Mij zijn persoonlijk geen verdere klachten bekend en is er volgens mij ook geen reden om te twijfelen aan de 760 serie! Gebleken is in ieder geval dat zowel de primer 760 en de 760 XXL en de 760 XL HT goede hechting hebben op het door Gebo aangeleverde materiaal. […]
[naam werknemer Saba] , Application Manager, European Adhesive Specialist EWF/NIL 516-1
2.11.
In brieven van 2 februari 2017 en 2 maart 2017 heeft de heer [naam werknemer Geb o] van Gebo (verder: [naam werknemer Geb o] ) Kroon bericht dat zij kosten heeft gemaakt voor het herstel van de schade ten gevolge van het loskomen van de ruiten, dat zij Kroon en Saba voor deze schade verantwoordelijk houdt en dat zij de kosten bij Kroon ‘deponeert’. In brieven van 5 mei 2017 aan Kroon en Saba heeft Gebo hen verzocht € 22.439,00 aan schadevergoeding te voldoen op grond van onrechtmatige daad, althans toerekenbare tekortkoming door Kroon en Saba en de nietigheid ingeroepen van de koopovereenkomst met Kroon wegens bedrog althans dwaling. Kroon en Saba hebben de aansprakelijkheid van de hand gewezen.
2.12.
Op verzoek van Gebo heeft er op 30 januari 2018 een voorlopig getuigenverhoor plaatsgevonden. Daar zijn [naam werknemer Saba] , [naam werknemer Kroon] en [naam werknemer Geb o] en de heren [naam adviseur Gebo] , adviseur van Gebo (verder [naam adviseur Gebo] ), [naam manager Kroon] , commercieel manager bij Kroon (verder: [naam manager Kroon] ) en [naam bedrijfsleider Gebo] , bedrijfsleider bij Gebo (verder: [naam bedrijfsleider Gebo] ) als getuigen gehoord.

3.Het geschil

3.1.
Gebo vordert samengevat - dat de rechtbank bij vonnis, uitvoerbaar bij voorraad,
- de koopovereenkomst vernietigt althans ontbindt,
- voor recht verklaart dat Kroon en Saba een impliciete garantie aan Gebo hebben verstrekt betreffende de deugdelijkheid van de lijmproducten voor toepassing van het kitten van Latex ruiten in schepen,
- Kroon en Saba hoofdelijk veroordeelt om ten titel van schadevergoeding aan Gebo te voldoen een schadevergoeding van € 33.560,16, bestaande uit een hoofdsom van € 22.439,00, een bedrag van € 999,39 aan buitengerechtelijke incassoskosten en een bedrag van € 10.121,77 aan kosten voorlopig getuigenverhoor,
vermeerderd met rente en kosten.
3.2.
Gebo stelt ter onderbouwing van haar vordering kort weergegeven dat Kroon en Saba aan Gebo impliciet de garantie hebben gegeven dat de lijmproducten geschikt waren voor het doel waarvoor ze door Gebo gebruikt zijn, het verlijmen van ruiten in schepen, en dat de lijmproducten niet voldeden aan de koopovereenkomst.

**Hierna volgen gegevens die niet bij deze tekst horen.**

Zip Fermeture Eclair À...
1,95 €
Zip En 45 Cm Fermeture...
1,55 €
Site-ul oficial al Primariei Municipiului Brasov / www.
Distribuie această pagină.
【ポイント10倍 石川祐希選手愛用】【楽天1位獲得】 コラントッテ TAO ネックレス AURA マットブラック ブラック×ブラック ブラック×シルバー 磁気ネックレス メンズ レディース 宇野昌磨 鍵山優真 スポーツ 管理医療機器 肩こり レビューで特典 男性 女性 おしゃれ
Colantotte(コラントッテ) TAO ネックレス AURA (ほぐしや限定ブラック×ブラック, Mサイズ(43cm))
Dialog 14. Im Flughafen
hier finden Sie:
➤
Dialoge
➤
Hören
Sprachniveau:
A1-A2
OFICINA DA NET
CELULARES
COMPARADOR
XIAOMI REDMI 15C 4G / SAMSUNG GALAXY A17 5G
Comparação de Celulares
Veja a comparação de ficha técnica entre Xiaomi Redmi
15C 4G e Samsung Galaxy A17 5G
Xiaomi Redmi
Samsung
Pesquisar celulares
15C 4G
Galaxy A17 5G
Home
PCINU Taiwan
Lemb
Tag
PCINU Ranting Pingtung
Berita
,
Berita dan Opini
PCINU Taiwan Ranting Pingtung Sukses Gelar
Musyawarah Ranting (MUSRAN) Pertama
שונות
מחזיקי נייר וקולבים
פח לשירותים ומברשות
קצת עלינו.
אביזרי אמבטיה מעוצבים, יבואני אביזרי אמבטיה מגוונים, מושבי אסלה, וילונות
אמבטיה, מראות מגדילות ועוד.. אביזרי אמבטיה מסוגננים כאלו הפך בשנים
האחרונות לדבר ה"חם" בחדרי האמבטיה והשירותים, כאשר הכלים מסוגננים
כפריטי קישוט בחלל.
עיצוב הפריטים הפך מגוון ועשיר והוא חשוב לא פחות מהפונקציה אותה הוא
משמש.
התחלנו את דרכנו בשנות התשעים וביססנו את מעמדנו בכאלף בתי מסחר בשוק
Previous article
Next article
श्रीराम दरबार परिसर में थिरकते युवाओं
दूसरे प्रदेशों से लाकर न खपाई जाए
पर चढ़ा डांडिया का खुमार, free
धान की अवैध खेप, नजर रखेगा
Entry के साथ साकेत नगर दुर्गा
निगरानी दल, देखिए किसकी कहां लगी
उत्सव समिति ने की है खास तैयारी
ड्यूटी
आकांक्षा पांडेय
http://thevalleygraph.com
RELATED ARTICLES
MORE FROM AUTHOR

Verder stelt Gebo dat de koopovereenkomst tot stand is gekomen onder invloed van bedrog, althans dwaling, omdat Kroon en Saba, aldus Gebo, opzettelijk, dan wel grovelijk onzorgvuldig hebben nagelaten Gebo juist te informeren over de ongeschiktheid van de lijnproducten voor de beoogde toepassing door Gebo en Gebo bij een juiste voorstelling van zaken de koopovereenkomst niet zou hebben gesloten. Dit onjuist informeren levert voorts, zo stelt Gebo, een onrechtmatige daad, althans een toerekenbare tekortkoming van Kroon en/of Saba op, ten gevolge waarvan Gebo schade heeft geleden. Zij heeft immers voor Neptune herstelwerkzaamheden moeten verrichten aan de twee crewtenders. Deze kosten bedroegen voor de ene crewtender € 8.497,45 (€ 1.597,54 aan materiaal en € 6.899,91 aan arbeid) en voor de andere € 13.941.90 (€ 2.491,84 aan materiaal, € 1.717,50 aan glas en € 9.732.56 aan arbeid).
3.3.
Kroon en Saba voeren verweer.
3.4.
Op de stellingen van partijen wordt hierna, voor zover van belang, nader ingegaan.

4.De beoordeling

de vordering tegen Saba

4.1.
Geen punt van geschil is dat Saba geen partij was bij de koopovereenkomst en dat er tussen Gebo en Saba geen contractuele verhouding bestaat. Bij de mondelinge behandeling heeft Gebo bevestigd dat de vordering jegens Saba enkel gebaseerd is op de stelling dat Saba jegens haar onrechtmatig zou hebben gehandeld.
4.2.
Ter onderbouwing van de gestelde onrechtmatige daad voert Gebo in haar procesinleiding het volgende aan. Gebo heeft zich door Saba uitvoerig laten informeren over de specifieke eigenschappen van de lijmproducten en Saba heeft aan Gebo de nodige productspecificaties ter beschikking gesteld, op basis waarvan de juiste producten en hoeveelheden voor gewenste toepassing zijn vast te stellen. Vervolgens heeft Gebo naar aanleiding van de documentatie en leveranciersvoorschriften uitdrukkelijk aan Saba een oordeel gevraagd over de toepassing van de lijmproducten voor het aanbrengen van de lexaan ruiten in de crewtenders, waarna Saba ( [naam werknemer Saba] ) uitdrukkelijk aan Gebo heeft medegedeeld dat de lijmproducten de juiste producten zijn voor de door Gebo voorgenomen toepassing. Hierna heeft Saba aan Gebo voorlichting en instructie gegeven over het gebruik van de lijmproducten, om alle misverstanden te kunnen uitsluiten en zeker te zijn van de geschiktheid voor het uitvoeren van de door Gebo voorgenomen werkzaamheden. Saba heeft zich met deze adviezen, voorlichting, instructies en verdere begeleiding sterk gemaakt voor de door Gebo gebruikte toepassing van de lijmproducten en heeft daardoor een ‘impliciete garantieverplichting’ op zich genomen. Uit het loslaten van de lexaan ruiten van de crewtenders volgt, aldus Gebo, dat de lijmproducten voor het verlijmen daarvan niet geschikt waren. Daaruit volgt, zo stelt Gebo voorts, dat Saba haar opzettelijk onjuist, althans zeer onzorgvuldig, heeft voorgelicht over de geschiktheid van de lijmproducten en daarmee onrechtmatig jegens haar heeft gehandeld.
4.3.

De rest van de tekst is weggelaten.